The next step is to create an instance of the `PatientsInfo` class so that we can use the methods inside of it. The lists containing the data will be input parameters

In [6]:
patient_info = PatientInfo(ages, sexes, bmis, num_children, smoker_statuses, regions, insurance_charges)

In [7]:
patient_info.average_age()

Average Patient Age: 39.21 years


In [8]:
patient_info.male_female()

Females: 662
Males: 676


In [9]:
patient_info.unique_regions()

['southwest', 'southeast', 'northwest', 'northeast']

In [10]:
patient_info.average_charges()

Average yearly insurance costs: $13270.42


In [11]:
patient_info.smoker_charges()

Average smoker insurance cost: $32050
Average non smoker insurance cost: $8434


In [12]:
patient_info.one_child_age()

Average age of patients with atleast 1 child is 40.0


The average age of the patients in the dataset is around 39 years old. It is important to check this to ensure data is representative of the broader population

Further analysis can be done by finding the range and standard deviation of the ages to ensure the patients represent a random sampling of a larger population

The next objective of this project is to compare the number of male patients to female patients. Again, this is needed to ensure the data is representative of the broader population and if there is a large difference between the two values, analysis of the data will be affected

The function returns 662 Females and 676 Males.

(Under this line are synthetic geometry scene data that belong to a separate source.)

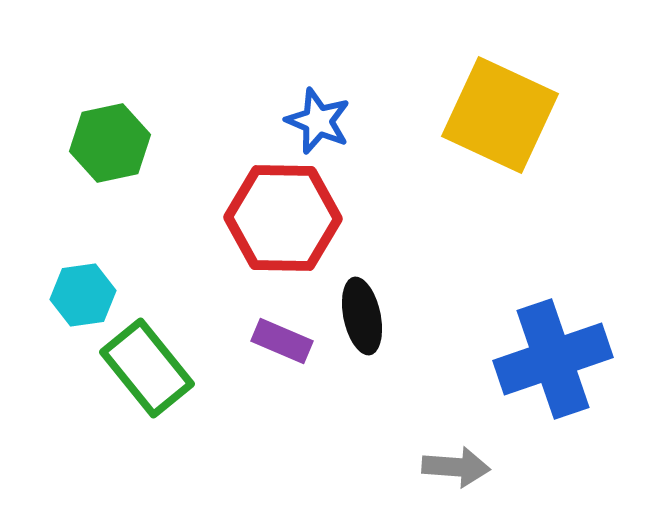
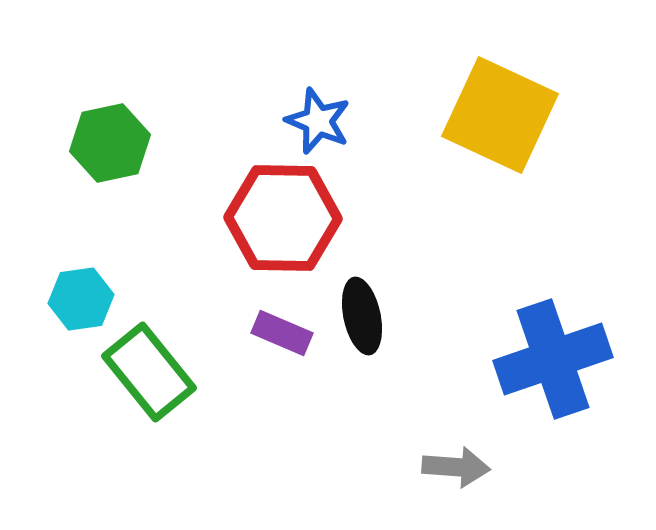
cyan hexagon: moved 2 px left, 4 px down
purple rectangle: moved 8 px up
green rectangle: moved 2 px right, 4 px down
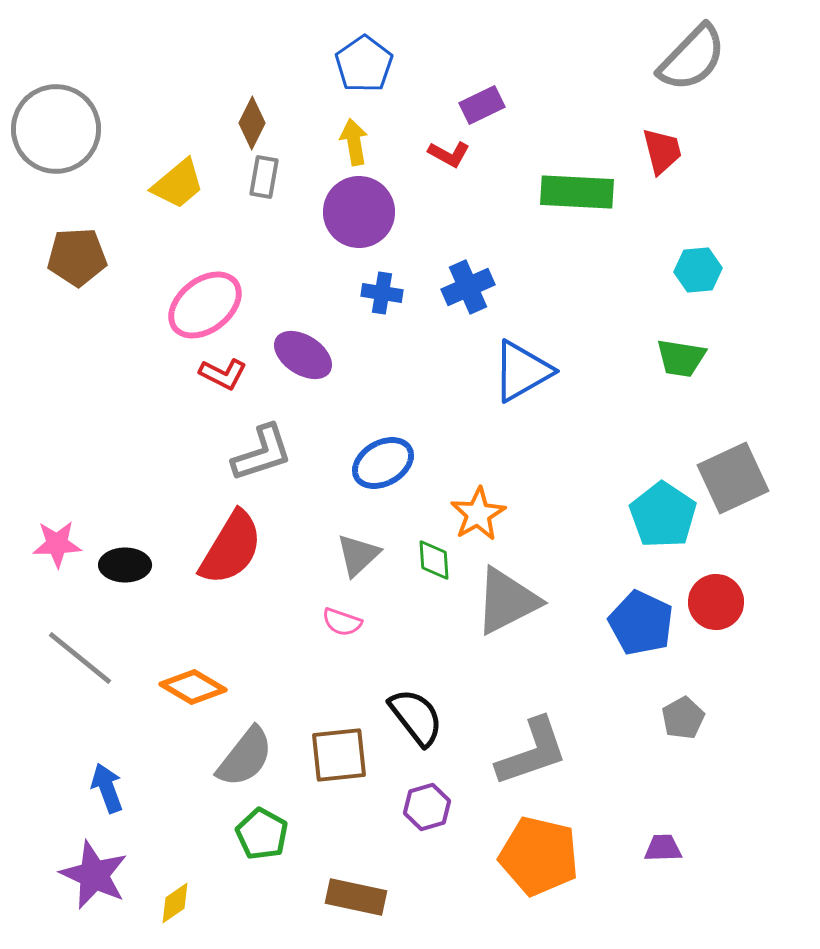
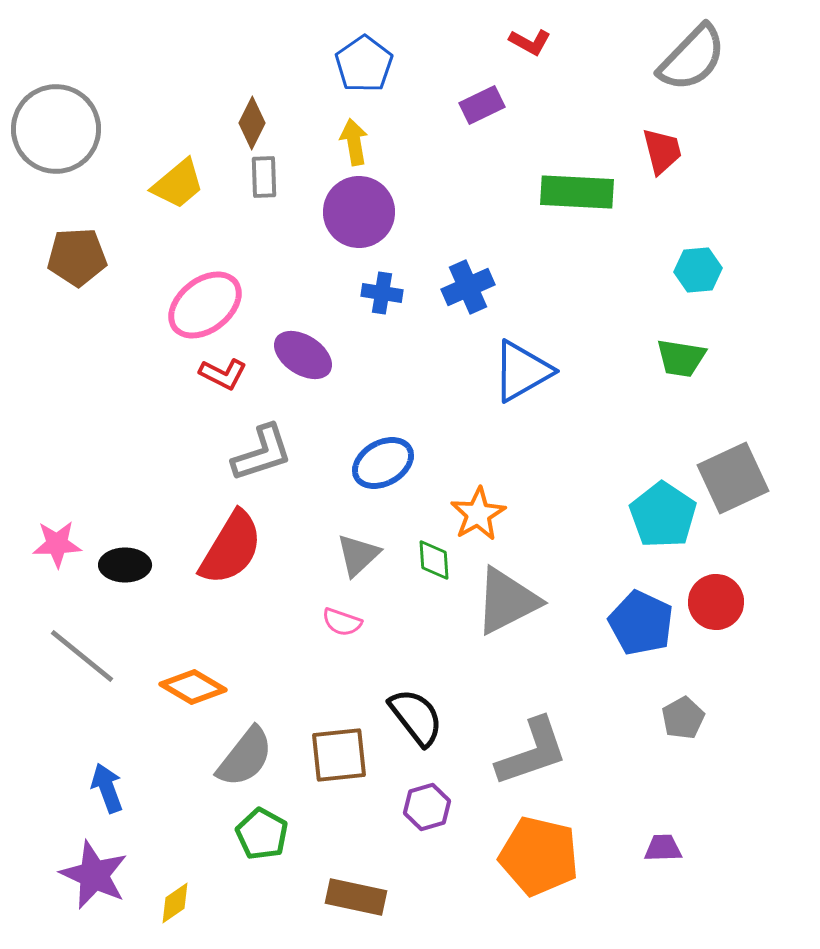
red L-shape at (449, 154): moved 81 px right, 112 px up
gray rectangle at (264, 177): rotated 12 degrees counterclockwise
gray line at (80, 658): moved 2 px right, 2 px up
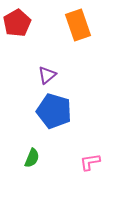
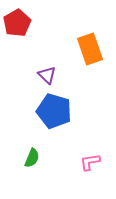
orange rectangle: moved 12 px right, 24 px down
purple triangle: rotated 36 degrees counterclockwise
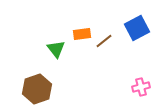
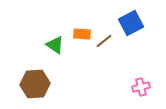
blue square: moved 6 px left, 5 px up
orange rectangle: rotated 12 degrees clockwise
green triangle: moved 1 px left, 4 px up; rotated 18 degrees counterclockwise
brown hexagon: moved 2 px left, 5 px up; rotated 16 degrees clockwise
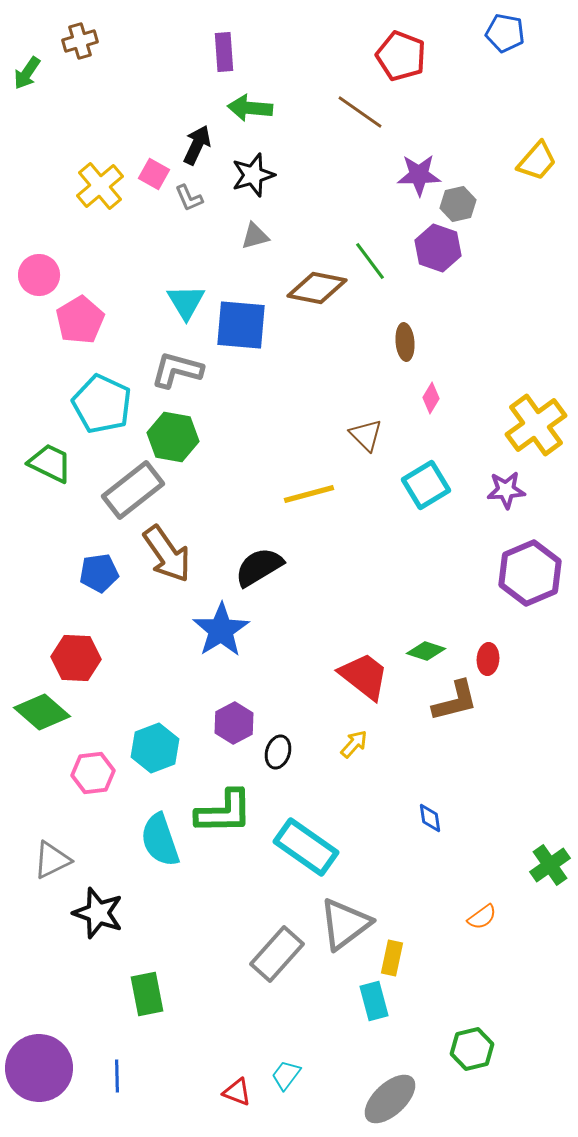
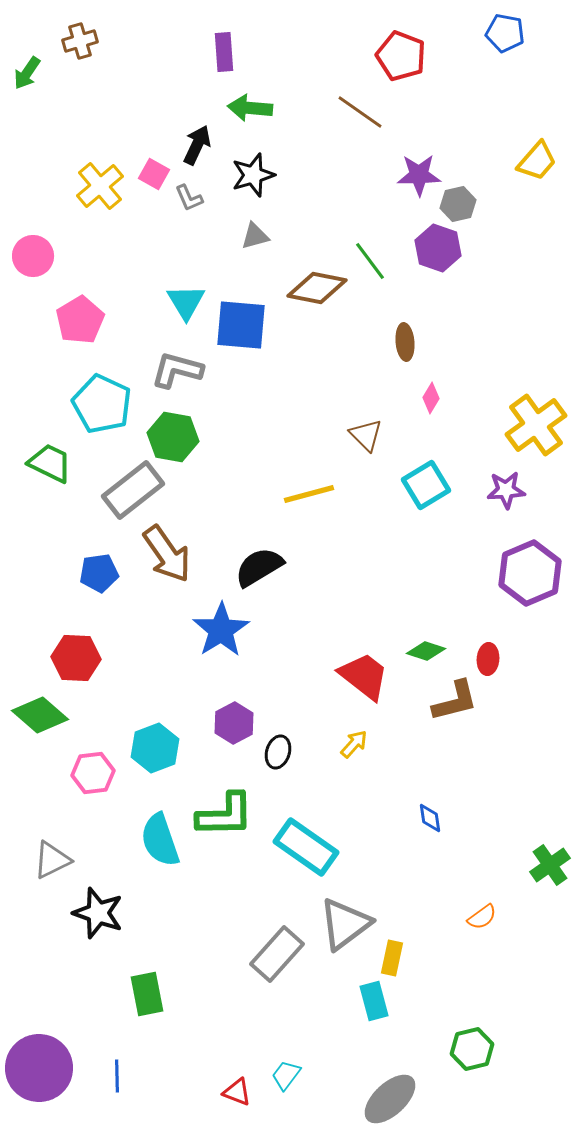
pink circle at (39, 275): moved 6 px left, 19 px up
green diamond at (42, 712): moved 2 px left, 3 px down
green L-shape at (224, 812): moved 1 px right, 3 px down
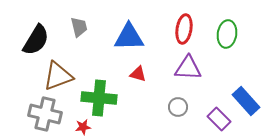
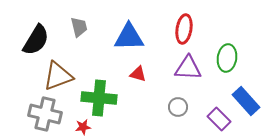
green ellipse: moved 24 px down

With a difference of 14, this is around 1% of the sample size which indicates data is evenly spread between males and females

There are 4 unique geographical regions in this dataset which are all based in the US and the average yearly costs per individual is 13270 dollas. Further analysis can be done to see how different variables will affect this cost such as smoking. The average insurance costs for a smoker is nearly 4 times higher than a non-smoker.